A tribute to micro-innovations
Steve Kelman thinks more organizations should take a lesson from the Peak Academy's commitment to incremental change.
The Peak Academy Team
Americans tend to think big. That includes how we think about innovation. In business, we pride ourselves on big, often disruptive innovations, from the telephone to the iPhone. The same holds for government. In the book Innovating with Integrity, on winners of the Kennedy School Ash Center-Ford Foundations Innovations in American Government competition, examples include new ways to promote voluntary compliance with environmental regulation and a program to train nurses to help pregnant low-income and substance-abusing mothers to raise healthy children.
Scholars of innovation in government, however, are quick to make clear that not every change counts as an innovation. “Not all organizational changes qualify as innovations,” one paper writes. “Some are simply too small, obvious or idiosyncratic to warrant much attention.” Another scholar writes, “Innovation must not be simply another name for change, or for improvement, or even for doing something new lest almost anything qualify as innovation. Innovation is properly defined as an original, disruptive, and fundamental transformation of an organization’s core tasks.”

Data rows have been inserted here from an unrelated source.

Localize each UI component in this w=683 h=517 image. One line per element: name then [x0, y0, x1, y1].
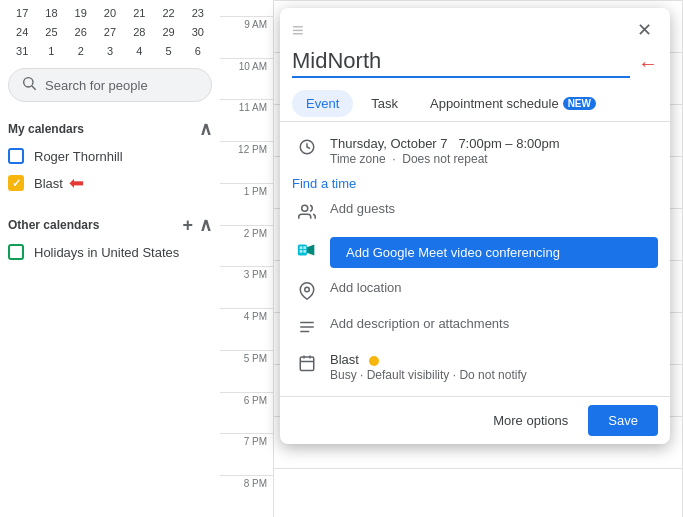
mini-cal-cell[interactable]: 4: [125, 42, 153, 60]
calendar-color-dot: [369, 356, 379, 366]
my-calendars-section: My calendars ∧: [0, 110, 220, 144]
add-description-label: Add description or attachments: [330, 316, 658, 331]
datetime-row: Thursday, October 7 7:00pm – 8:00pm Time…: [280, 130, 670, 172]
other-calendars-label: Other calendars: [8, 218, 99, 232]
other-calendars-chevron[interactable]: ∧: [199, 214, 212, 236]
tab-event[interactable]: Event: [292, 90, 353, 117]
mini-cal-cell[interactable]: 2: [67, 42, 95, 60]
meet-btn-area: Add Google Meet video conferencing: [330, 237, 658, 268]
calendar-checkbox[interactable]: [8, 148, 24, 164]
title-annotation-arrow: ←: [638, 52, 658, 75]
meet-row: Add Google Meet video conferencing: [280, 231, 670, 274]
find-a-time-link[interactable]: Find a time: [280, 172, 670, 195]
mini-cal-cell[interactable]: 31: [8, 42, 36, 60]
calendar-name-row: Blast: [330, 352, 658, 367]
mini-cal-cell[interactable]: 24: [8, 23, 36, 41]
save-button[interactable]: Save: [588, 405, 658, 436]
description-content: Add description or attachments: [330, 316, 658, 331]
mini-cal-cell[interactable]: 28: [125, 23, 153, 41]
mini-cal-cell[interactable]: 17: [8, 4, 36, 22]
mini-cal-cell[interactable]: 23: [184, 4, 212, 22]
mini-cal-cell[interactable]: 26: [67, 23, 95, 41]
description-icon: [292, 316, 322, 336]
my-calendars-label: My calendars: [8, 122, 84, 136]
mini-cal-cell[interactable]: 3: [96, 42, 124, 60]
mini-cal-cell[interactable]: 5: [154, 42, 182, 60]
svg-marker-5: [307, 245, 314, 256]
event-popup: ≡ ✕ ← Event Task Appointment schedule NE…: [280, 8, 670, 444]
annotation-arrow: ⬅: [69, 172, 84, 194]
popup-overlay: ≡ ✕ ← Event Task Appointment schedule NE…: [220, 0, 683, 517]
mini-cal-cell[interactable]: 29: [154, 23, 182, 41]
search-people-placeholder: Search for people: [45, 78, 148, 93]
my-calendars-chevron[interactable]: ∧: [199, 118, 212, 140]
guests-row[interactable]: Add guests: [280, 195, 670, 231]
people-icon: [292, 201, 322, 221]
datetime-main[interactable]: Thursday, October 7 7:00pm – 8:00pm: [330, 136, 658, 151]
close-button[interactable]: ✕: [630, 16, 658, 44]
sidebar: 171819202122232425262728293031123456 Sea…: [0, 0, 220, 517]
location-row[interactable]: Add location: [280, 274, 670, 310]
new-badge: NEW: [563, 97, 596, 110]
other-calendars-list: Holidays in United States: [0, 240, 220, 264]
tab-appointment-schedule[interactable]: Appointment schedule NEW: [416, 90, 610, 117]
mini-cal-cell[interactable]: 20: [96, 4, 124, 22]
svg-rect-7: [303, 246, 306, 249]
add-location-label: Add location: [330, 280, 658, 295]
mini-cal-cell[interactable]: 22: [154, 4, 182, 22]
event-title-input[interactable]: [292, 48, 630, 78]
calendar-status: Busy · Default visibility · Do not notif…: [330, 368, 658, 382]
calendar-icon: [292, 352, 322, 372]
calendar-label: Roger Thornhill: [34, 149, 123, 164]
calendar-checkbox[interactable]: [8, 244, 24, 260]
my-calendar-item[interactable]: ✓Blast⬅: [0, 168, 220, 198]
clock-icon: [292, 136, 322, 156]
description-row[interactable]: Add description or attachments: [280, 310, 670, 346]
datetime-sub: Time zone · Does not repeat: [330, 152, 658, 166]
popup-body: Thursday, October 7 7:00pm – 8:00pm Time…: [280, 122, 670, 396]
calendar-label: Blast: [34, 176, 63, 191]
mini-cal-cell[interactable]: 6: [184, 42, 212, 60]
location-content: Add location: [330, 280, 658, 295]
other-calendars-add[interactable]: +: [182, 215, 193, 236]
more-options-button[interactable]: More options: [481, 405, 580, 436]
mini-cal-cell[interactable]: 30: [184, 23, 212, 41]
search-icon: [21, 75, 37, 95]
mini-cal-cell[interactable]: 25: [37, 23, 65, 41]
mini-cal-cell[interactable]: 1: [37, 42, 65, 60]
calendar-content: Blast Busy · Default visibility · Do not…: [330, 352, 658, 382]
calendar-label: Holidays in United States: [34, 245, 179, 260]
popup-title-area: ←: [280, 48, 670, 86]
my-calendar-item[interactable]: Roger Thornhill: [0, 144, 220, 168]
mini-calendar: 171819202122232425262728293031123456: [0, 0, 220, 60]
mini-cal-cell[interactable]: 19: [67, 4, 95, 22]
mini-cal-cell[interactable]: 27: [96, 23, 124, 41]
svg-point-0: [24, 78, 33, 87]
calendar-checkbox[interactable]: ✓: [8, 175, 24, 191]
search-people-field[interactable]: Search for people: [8, 68, 212, 102]
my-calendars-list: Roger Thornhill✓Blast⬅: [0, 144, 220, 198]
main-area: 9 AM10 AM11 AM12 PM1 PM2 PM3 PM4 PM5 PM6…: [220, 0, 683, 517]
svg-rect-9: [303, 250, 306, 253]
mini-cal-cell[interactable]: 18: [37, 4, 65, 22]
popup-footer: More options Save: [280, 396, 670, 444]
event-tabs: Event Task Appointment schedule NEW: [280, 86, 670, 122]
calendar-row[interactable]: Blast Busy · Default visibility · Do not…: [280, 346, 670, 388]
tab-task[interactable]: Task: [357, 90, 412, 117]
location-icon: [292, 280, 322, 300]
mini-cal-grid: 171819202122232425262728293031123456: [8, 4, 212, 60]
drag-handle-icon[interactable]: ≡: [292, 19, 304, 42]
datetime-content: Thursday, October 7 7:00pm – 8:00pm Time…: [330, 136, 658, 166]
meet-icon: [292, 237, 322, 261]
mini-cal-cell[interactable]: 21: [125, 4, 153, 22]
svg-line-1: [32, 86, 36, 90]
svg-rect-6: [300, 246, 303, 249]
add-guests-label: Add guests: [330, 201, 658, 216]
add-meet-button[interactable]: Add Google Meet video conferencing: [330, 237, 658, 268]
other-calendar-item[interactable]: Holidays in United States: [0, 240, 220, 264]
popup-header: ≡ ✕: [280, 8, 670, 48]
svg-point-10: [305, 287, 310, 292]
svg-rect-14: [300, 357, 314, 371]
svg-point-3: [302, 205, 308, 211]
guests-content: Add guests: [330, 201, 658, 216]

A while ago I was having lunch in San Francisco with Elizabeth Linos, a young and very smart public management scholar at the Goldman School of Public Policy at Berkeley. I was talking with her about a research project I was in the early stages of developing on how bureaucratic organizations might innovate in the face of their reputation for resisting change. I had based the idea on phenomena I had read or heard about from government organizations -- one a state highway department and the other a federal agency working on bird incursions on runways. At the time, I had published two blogs on innovations originating in those organizations. I said I was trying to locate organizations that might be promoting everyday, small-bore innovations.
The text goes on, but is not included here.